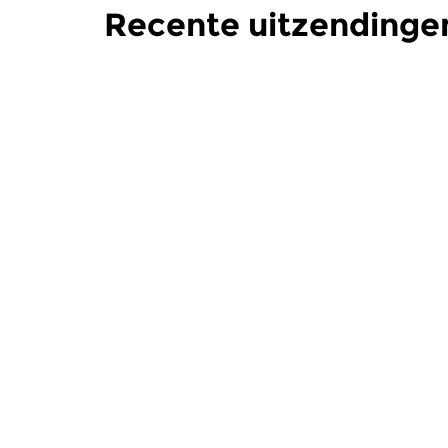
Recente uitzending
Oud
|
Barok
Oud
|
Midd
Documento
Docume
do 16 jul 2026 21:00 uur
do 18 jun
Festival Oude Muziek 2026:
Festival Ou
Giving Voice, deel 3. We horen
Giving voic
drie optredende ensembles...
onder meer
Meer van programmam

■ ■ ■ ■ ■

Please report every line of the records above that contains the word "Festival".

Festival Oude Muziek 2026:
Festival Ou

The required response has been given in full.